How best to organize python scripts?
The key phrase is “stare into a folder”; this implies that you are storing all of your files in a single folder. If you organize your files in a hierarchical fashion, using sub-folders, you might find yourself with only one or two scripts in a “bottom level” folder. If these are named correctly, it should be obvious what they do. For example, you might start by having “university work” and “outside work” folders at the top level. Outside work may then be partioned by project, while the University folder can be subdivided by course/unit/module.
Good naming, an overview document that you can easily access (notepad, google docs, whatever tool you’re using for this), and usage texts in the scripts that are printed if you run the script with no arguments. (If you’re using module-level docstrings for the help text, you can use standard documentation tools to generate the index for you, or even write your own little indexing tool.) I often write task-oriented notes as well, with transcripts of real sessions to show how the tools are used. Just cutting and pasting a session to a text file can be good enough — seeing what you did three month earlier can be a great help when you’re trying to do a similar thing again. Or mail the transcripts to yourself, so you have them sitting in a mail folder. (This has nothing to do with formal CS education, of course.

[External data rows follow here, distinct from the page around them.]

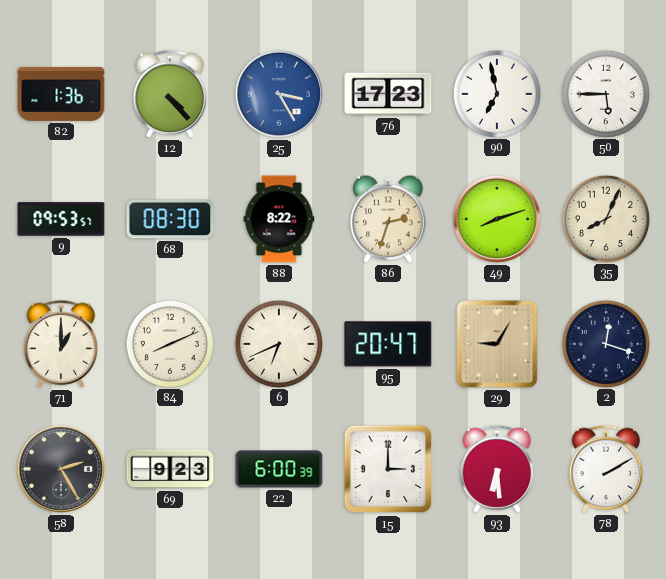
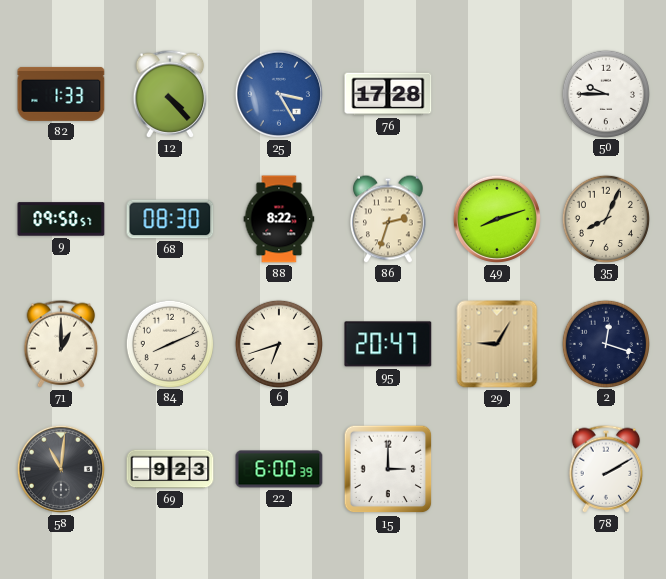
82: 1:36 -> 1:33
76: 17:23 -> 17:28
90: 6:58 -> none
50: 5:45 -> 9:45
9: 09:53 -> 09:50
6: 6:41 -> 6:42
58: 2:25 -> 11:01
93: 6:29 -> none
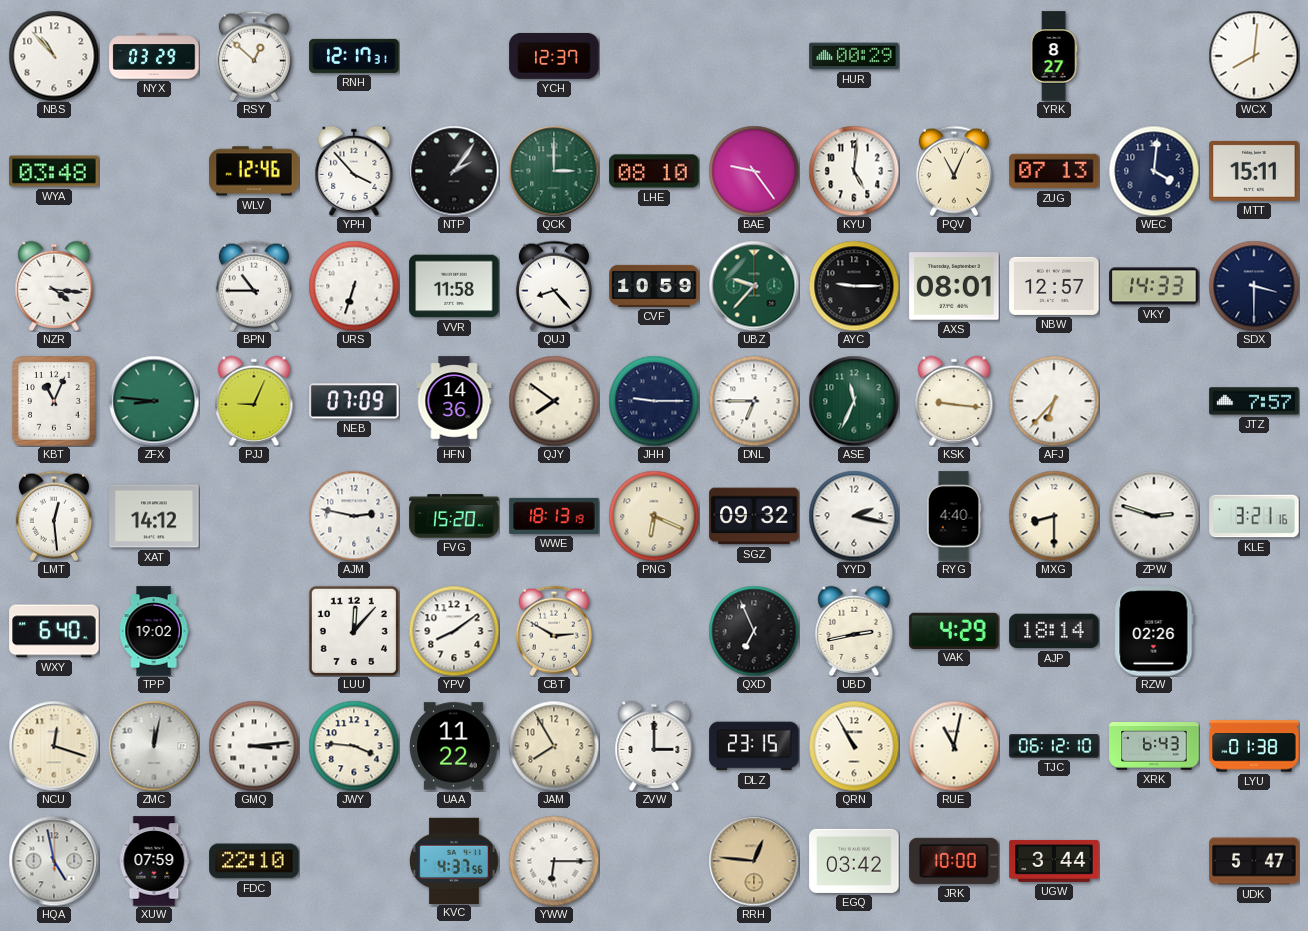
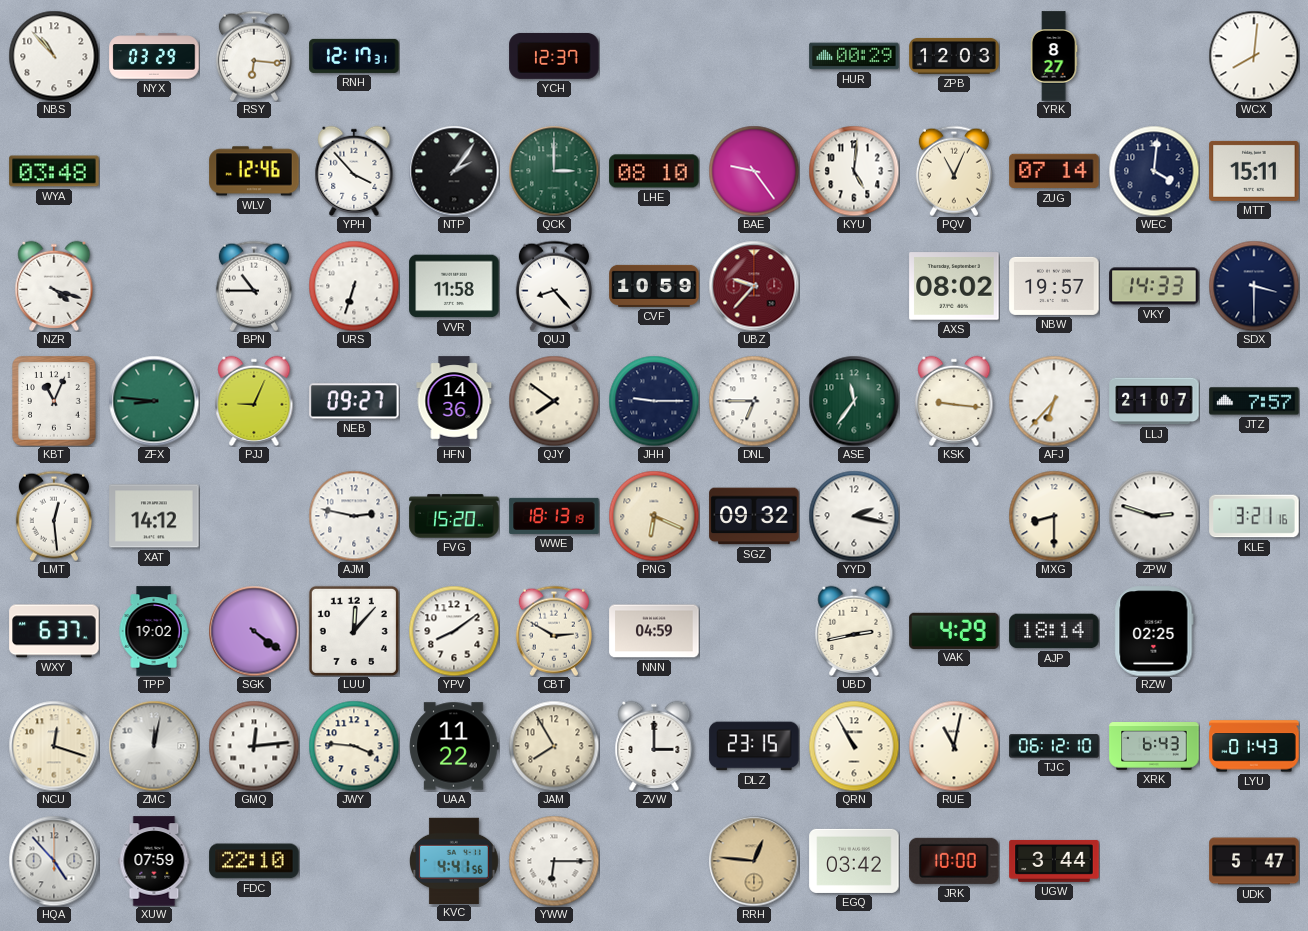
RSY: 12:52 -> 6:16
ZPB: none -> 12:03
ZUG: 07:13 -> 07:14
NZR: 4:16 -> 4:18
UBZ dial: green -> burgundy
AYC: 9:15 -> none
AXS: 08:01 -> 08:02
NBW: 12:57 -> 19:57
NEB: 07:09 -> 09:27
ASE: 11:34 -> 11:36
LLJ: none -> 21:07
RYG: 4:40 -> none
WXY: 6:40 -> 6:37
SGK: none -> 4:21
NNN: none -> 04:59
QXD: 6:56 -> none
RZW: 02:26 -> 02:25
GMQ: 3:14 -> 12:14
LYU: 01:38 -> 01:43
HQA: 4:58 -> 4:53
KVC: 4:37 -> 4:41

One thing I struggled with when I started with Python was being able to import my own work. Because I couldn’t figure it out for a long time, I left everything I needed in one folder. The trick to importing stuff is to organize the scripts into sensible groups, make folders from the groups and then put an empty file called __init__.py in each folder so Python knows that’s a module and lets you import from it. The easiest/ laziest thing is to just make a folder under your site-packages directory (which lives under Python25/lib on Windows) with your initials or something and then put your folders under that.